A group of students at Mumbai's Tata Institute of Social Sciences (TISS) gathered and watched a contentious BBC documentary about Prime Minister Narendra Modi on laptops and phones despite a warning against the public screening of the film.
In addition to the main campus in Mumbai, the institute had issued advisories to students and the management of its other branches warning them against any such mass event. The "advisory" warned that failure to heed it would result in "strictly following the rules" punishment. The screening, it was claimed, was an effort to "trigger" students.
The ABVP and BJYM, student and youth organizations linked to the BJP and RSS, held demonstrations outside the campus against the screening plan, but some of them dispersed after police said mass showings wouldn't be permitted.

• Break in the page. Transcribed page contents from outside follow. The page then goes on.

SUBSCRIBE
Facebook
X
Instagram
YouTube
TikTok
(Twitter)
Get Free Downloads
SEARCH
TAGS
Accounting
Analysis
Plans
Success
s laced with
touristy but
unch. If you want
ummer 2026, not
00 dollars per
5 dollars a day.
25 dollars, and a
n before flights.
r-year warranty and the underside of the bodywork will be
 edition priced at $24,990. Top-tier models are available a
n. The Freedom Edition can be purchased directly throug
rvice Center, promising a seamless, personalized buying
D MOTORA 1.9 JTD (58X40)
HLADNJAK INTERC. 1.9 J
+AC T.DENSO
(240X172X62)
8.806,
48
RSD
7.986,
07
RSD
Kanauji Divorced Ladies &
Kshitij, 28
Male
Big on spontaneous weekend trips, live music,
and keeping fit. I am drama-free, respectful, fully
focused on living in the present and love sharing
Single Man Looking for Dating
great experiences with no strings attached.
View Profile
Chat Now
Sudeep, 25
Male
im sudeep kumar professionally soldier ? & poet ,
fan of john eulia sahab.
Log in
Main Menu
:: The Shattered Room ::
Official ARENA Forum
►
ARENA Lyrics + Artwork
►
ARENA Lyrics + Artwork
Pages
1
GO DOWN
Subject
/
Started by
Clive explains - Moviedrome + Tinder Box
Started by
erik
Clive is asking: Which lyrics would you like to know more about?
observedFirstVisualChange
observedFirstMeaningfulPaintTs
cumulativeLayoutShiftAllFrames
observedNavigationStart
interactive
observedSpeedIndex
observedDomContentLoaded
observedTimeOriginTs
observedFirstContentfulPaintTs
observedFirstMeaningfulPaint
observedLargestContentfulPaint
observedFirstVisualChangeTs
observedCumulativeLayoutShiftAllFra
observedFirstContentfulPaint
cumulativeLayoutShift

Ashish Shelar, the head of the governing BJP's Mumbai unit, had also tweeted: "The police should immediately ban it or we will take the stand we want to take!"

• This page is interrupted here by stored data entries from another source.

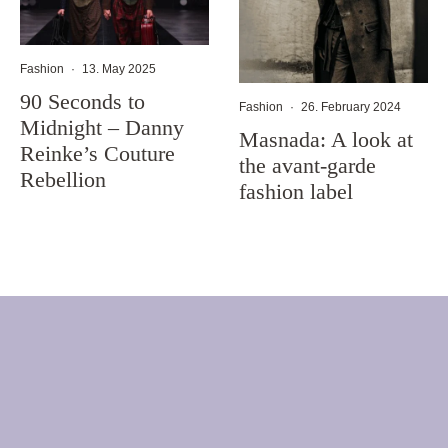
Fashion
·
13. May 2025
90 Seconds to
Fashion
·
26. February 2024
Midnight – Danny
Masnada: A look at
Reinke’s Couture
the avant-garde
Rebellion
fashion label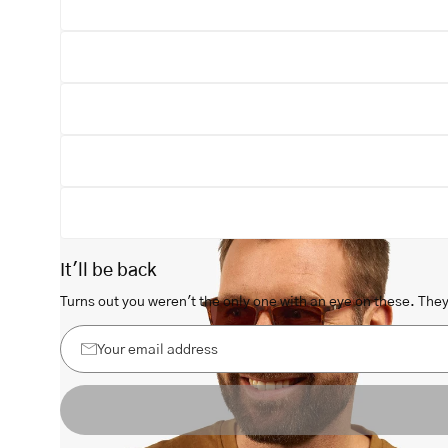
Open
image
lightbox
It'll be back
Turns out you weren't the only one with an eye on these. They 
Your
email
address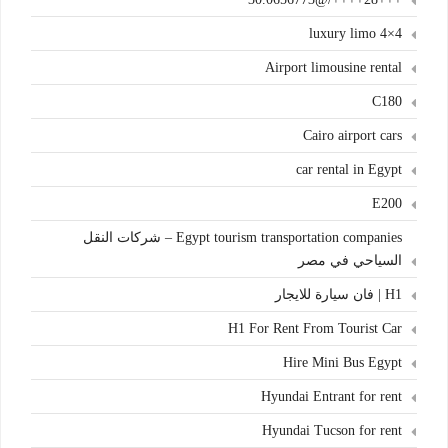
4×4 luxury limo
Airport limousine rental
C180
Cairo airport cars
car rental in Egypt
E200
Egypt tourism transportation companies – شركات النقل
السياحي في مصر
H1 | فان سيارة للايجار
H1 For Rent From Tourist Car
Hire Mini Bus Egypt
Hyundai Entrant for rent
Hyundai Tucson for rent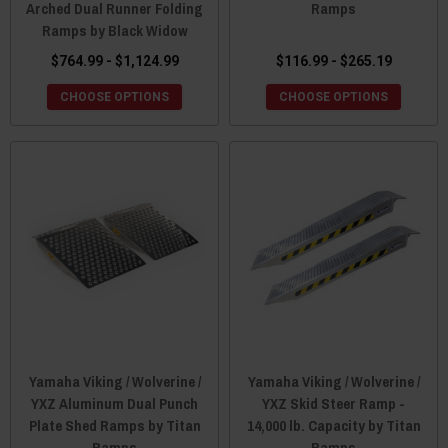
Arched Dual Runner Folding
Ramps
Ramps by Black Widow
$764.99 - $1,124.99
$116.99 - $265.19
CHOOSE OPTIONS
CHOOSE OPTIONS
Yamaha Viking / Wolverine /
Yamaha Viking / Wolverine /
YXZ Aluminum Dual Punch
YXZ Skid Steer Ramp -
Plate Shed Ramps by Titan
14,000 lb. Capacity by Titan
Ramps
Ramps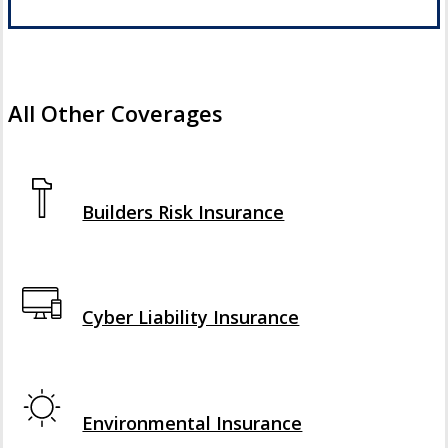
All Other Coverages
Interactive Graphic
Builders Risk Insurance
Interactive Graphic
Cyber Liability Insurance
Interactive Graphic
Environmental Insurance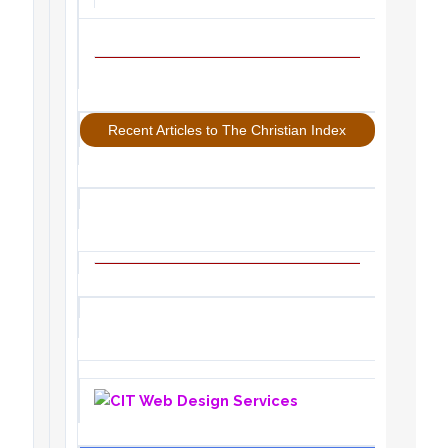
Recent Articles to The Christian Index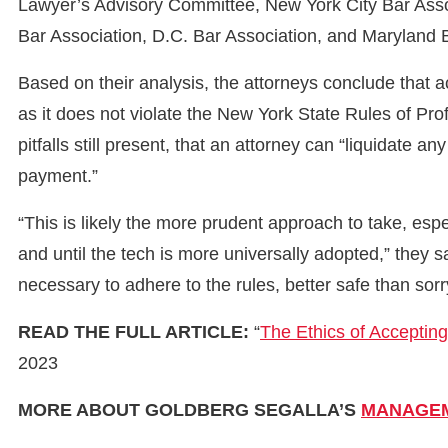
Lawyer’s Advisory Committee, New York City Bar Associ
Bar Association, D.C. Bar Association, and Maryland 
Based on their analysis, the attorneys conclude that 
as it does not violate the New York State Rules of Pro
pitfalls still present, that an attorney can “liquidate a
payment.”
“This is likely the more prudent approach to take, espe
and until the tech is more universally adopted,” they 
necessary to adhere to the rules, better safe than sorr
READ THE FULL ARTICLE:
“
The Ethics of Acceptin
2023
MORE ABOUT GOLDBERG SEGALLA’S
MANAGEM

The government has called the two-part BBC documentary "India: The Modi Question" a "propaganda piece" meant to advance a discredited thesis. It covers the 2002 Gujarat riots as well as PM Modi and the BJP's allegedly communal politics. The government of India used its emergency powers to order its removal from social media sites like Twitter and YouTube.
TISS Student Union leader Pratik Permey said the association has no plans for a screening, but the Progressive Students Forum (PSF) is organizing it.
These screenings have taken place all over the nation as a form of protest against censorship and "hiding facts," including at Delhi University, Jamia Millia Islamia, and Jawaharlal Nehru University in the nation's capital.